Hello Eduard-Gabriel,

You write:

> +	  dynamic ticks to work. It's safe to enable this option even if
> +	  your system doesn't have an AMD CPU (there are no side-effects if
> +	  such a CPU isn't detected).

It's definitely not safe. There are the computers with totally broken
BIOSes, they setup C1e flags  for one core only. If you try to disable
C1e on such machine, you most likely kill the kernel.

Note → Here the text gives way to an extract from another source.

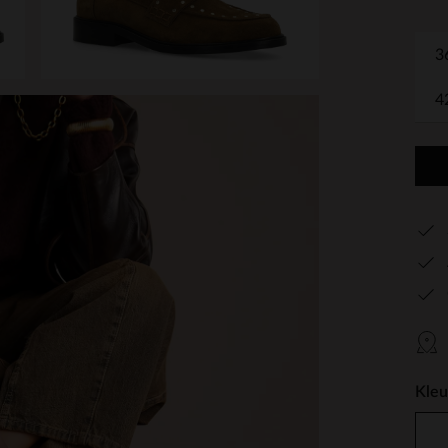
3
4
Kleu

>From my point of view, you patch should work in both directions, i.e.
1) user should be allowed to force disable C1e for all cores.
2) user should be allowed to force enable C1e for both cores.

and if the user don't use this flag, the C1e state should be untouched.

Mikhail Kshevetskiy

^ permalink raw reply	[flat|nested] 44+ messages in thread
* [PATCH] Option to disable AMD C1E (allows dynticks to work)
@ 2007-12-13 22:47 Eduard-Gabriel Munteanu
  2007-12-13 22:58 ` Johannes Weiner
  2007-12-18 15:43 ` Pavel Machek
  0 siblings, 2 replies; 44+ messages in thread
From: Eduard-Gabriel Munteanu @ 2007-12-13 22:47 UTC (permalink / raw)
  To: Thomas Gleixner; +Cc: LKML

Some multiprocessor 64-bit AMD systems don't allow the user to disable
the C1E C-state. The kernel detects C1E and marks the LAPIC as
broken, thereby disabling dynticks. This patch adds an option to
disable C1E when detected. It also allows the user to enable this
processor feature even if that means disabling dynticks, which is
useful in case C1E might provide better power savings (e.g.: C-states
beyond C1 don't work). Tested on a Turion X2 TL-56 laptop. Thanks to
Mikhail Kshevetskiy and FreeBSD for pointing out the relevant AMD docs.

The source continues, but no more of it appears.